浮川 和宣(うきがわ かずのり、1949年5月5日 - )は、日本プログラマー実業家ジャストシステムの創業者であり、一太郎の開発者としても知られる。愛媛県新居浜市生まれ。

経歴

愛媛県立新居浜西高等学校を経て愛媛大学工学部電気工学科に進学。後の妻であり、ジャストシステム代表取締役専務である橋本初子とは大学在学中に知り合う。1973年3月に卒業後、初子は上京し高千穂バローズ(現 日本ユニシス)の相模原研究所に、浮川は西芝電機に入社。二人は1975年に結婚し、初子は退職し姫路の浮川の社宅に暮らすことになった。

初子は地元の小さなオフィスコンピュータシステム販売会社に再就職し、浮川は初子の才能を見込んで独立を決意。1979年に西芝電機を退職して徳島に戻り、同年7月に初子とともに徳島市内の初子の実家でオフィスコンピュータシステムの販売会社「ジャストシステム」を創業。1981年6月に株式会社化。

初子とともにコンピュータの日本語処理機能の開発に尽力し、当時としては珍しいかな漢字変換システムを8ビットの CP/M 上で作り上げた。1982年10月に東京の展示会に出品されると NEC の技術者の目にとまり、ワープロソフトの開発を受注。1983年に NEC PC-100 で「JS-WORD」が採用されたのを契機に本格的な開発に乗り出し、アスキーの下請けを経て独立。1985年8月には「一太郎」として発売され日本全国を席捲することになる。

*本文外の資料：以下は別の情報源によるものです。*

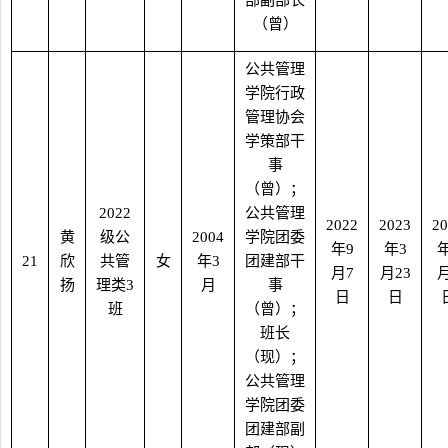
部副部长
（曾）
公共管理
学院行政
管理协会
学策部干
事
（曾）；
2022
公共管理
2022
2023
20
黄
级公
2004
学院团委
年
9
年
3
21
欣
共管
女
年
3
团建部干
月
7
月
23
扬
理类
3
月
事
日
日
班
（曾）；
班长
（现）；
公共管理
学院团委
团建部副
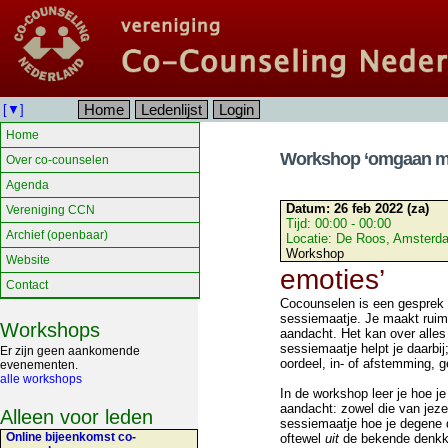
Home
Ledenlijst
Login
[▼]
Home
Workshop ‘omgaan me
Over co-counselen
Agenda
Datum:
26 feb 2022 (za)
Vereniging CCN
Tijd:
00:00 - 00:00
Archief (openbaar)
Locatie:
De Roos, Amsterd
Workshop
Website
emoties’
Contact
Cocounselen is een gesprek m
sessiemaatje. Je maakt ruimt
Workshops
aandacht. Het kan over alles
sessiemaatje helpt je daarbij
Er zijn geen aankomende
oordeel, in- of afstemming, 
evenementen.
alle workshops
In de workshop leer je hoe je
aandacht: zowel die van jezel
Alleen voor leden
sessiemaatje hoe je degene di
Online bijeenkomst co-
oftewel
uit
de bekende denkkr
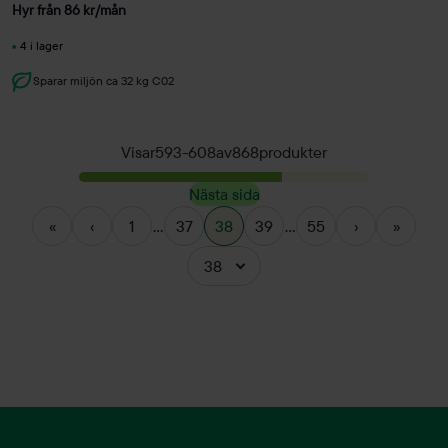
Hyr från
86
kr
/mån
4 i lager
Sparar miljön ca 32 kg C02
Visar
593
-
608
av
868
produkter
Nästa sida
«
‹
1
...
37
38
39
...
55
›
»
38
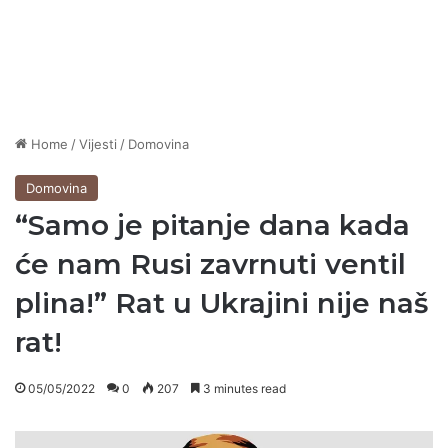
Home
/
Vijesti
/
Domovina
Domovina
“Samo je pitanje dana kada
će nam Rusi zavrnuti ventil
plina!” Rat u Ukrajini nije naš
rat!
05/05/2022
0
207
3 minutes read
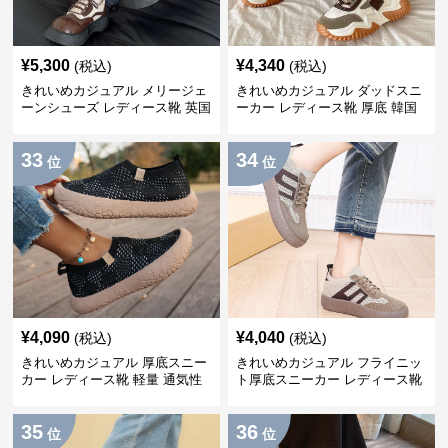
¥
5,300
¥
4,340
(税込)
(税込)
きれいめカジュアル メリージェ
きれいめカジュアル ダッドスニ
ーンシューズ レディース靴 英国
ーカー レディース靴 厚底 韓国
風 レトロ 厚底 配色デザイン ク
風 軽量 通気性 スタイルアップ
ラシカル フラットパンプス
美脚 スポーティー
33
34
位
位
¥
4,090
¥
4,040
(税込)
(税込)
きれいめカジュアル 厚底スニー
きれいめカジュアル フライニッ
カー レディース靴 軽量 通気性
ト厚底スニーカー レディース靴
防滑 柔らかソール 歩きやすい
徳訓シューズ 防滑 通気性 スリ
スポーティー
ッポン レトロ カジュアルシュー
35
36
ズ
位
位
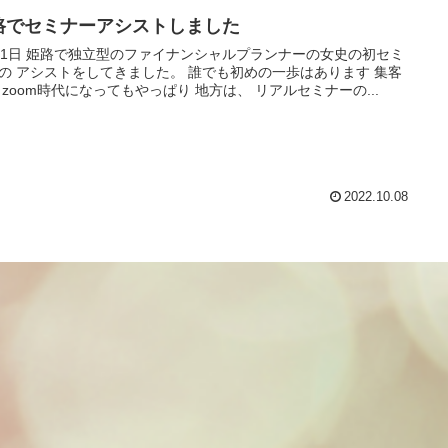
路でセミナーアシストしました
ンシャルプランナーの女史の初セミ
めの一歩はあります 集客
は？ zoom時代になってもやっぱり 地方は、 リアルセミナーの...
2022.10.08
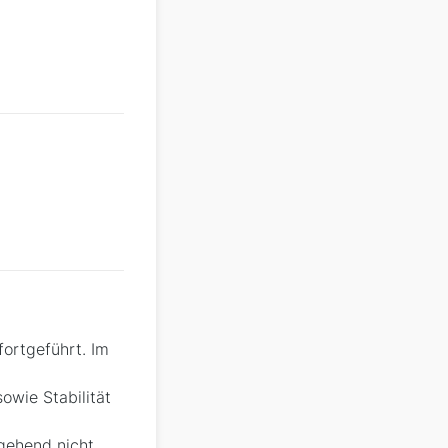
ortgeführt. Im
owie Stabilität
gehend nicht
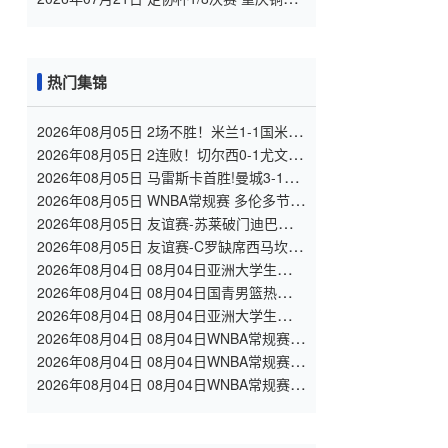
龙 VS 青岛西海岸 全场录像
热门集锦
2026年08月05日 2场不胜！米兰1-1国米 迪
马尔科破门 恩昆库造点+点射拉莫斯登场
2026年08月05日 2连败！切尔西0-1尤文 热
格罗瓦世界波制胜穆德里克时隔614天复出
2026年08月05日 马雷斯卡首胜!曼城3-1K
联赛全明星 赖因德斯努里破门塞梅尼奥助
2026年08月05日 WNBA常规赛 多伦多节奏
攻
81 - 92 金州女武神 全场集锦
2026年08月05日 友谊赛-苏莱破门迪巴拉助
攻 罗马4-1纽波特郡
2026年08月05日 友谊赛-C罗缺席西马坎送
点 胜利0-2不敌阿尔梅里亚
2026年08月04日 08月04日亚洲大学生篮球
联赛小组赛 延世大学 82 - 83 北京大学 集
2026年08月04日 08月04日国青男篮热身赛
锦
中国U18男篮 94 - 85 加拿大大卫·安篮球学
2026年08月04日 08月04日亚洲大学生篮球
院 集锦
联赛小组赛 早稻田大学 71 - 86 清华大学
2026年08月04日 08月04日WNBA常规赛
集锦
菲尼克斯水星106-101芝加哥天空 全场集锦
2026年08月04日 08月04日WNBA常规赛
西雅图风暴83-95纽约自由人 全场集锦
2026年08月04日 08月04日WNBA常规赛
拉斯维加斯王牌109-87亚特兰大梦想 全场
集锦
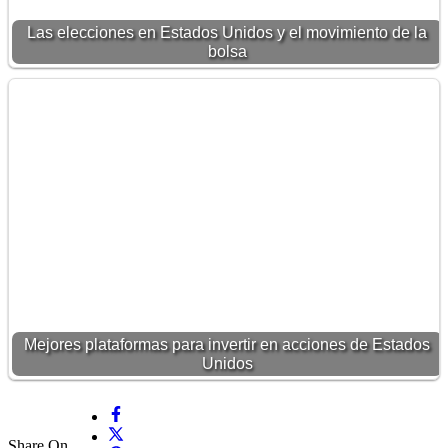
Las elecciones en Estados Unidos y el movimiento de la
bolsa
Mejores plataformas para invertir en acciones de Estados
Unidos
Share On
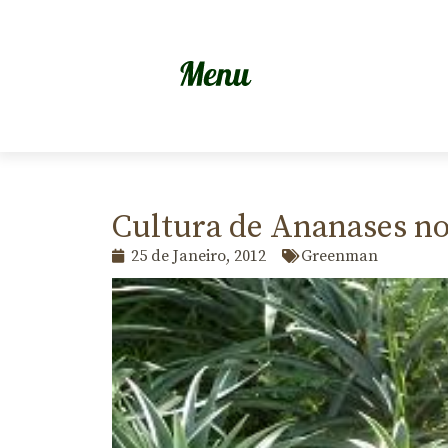
Cultura de Ananases no
25 de Janeiro, 2012
Greenman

1991年9月にコンピュータソフトウェア著作権協会(ACCS)の副理事長に、2000年6月に日本パーソナルコンピュータソフトウェア協会(JPSA、現コンピュータソフトウェア協会)の理事に就任。2002年6月には内閣府総合科学技術会議知的財産戦略専門調査会委員に選出されている。

しかし2009年4月にジャストシステムが経営不振によりキーエンスの傘下に入った関係から、同年6月にジャストシステムの社長を福良伴昭に譲り同社代表取締役会長に就任。さらに同年10月には会長も辞任し、同社の役員から退くこととなった。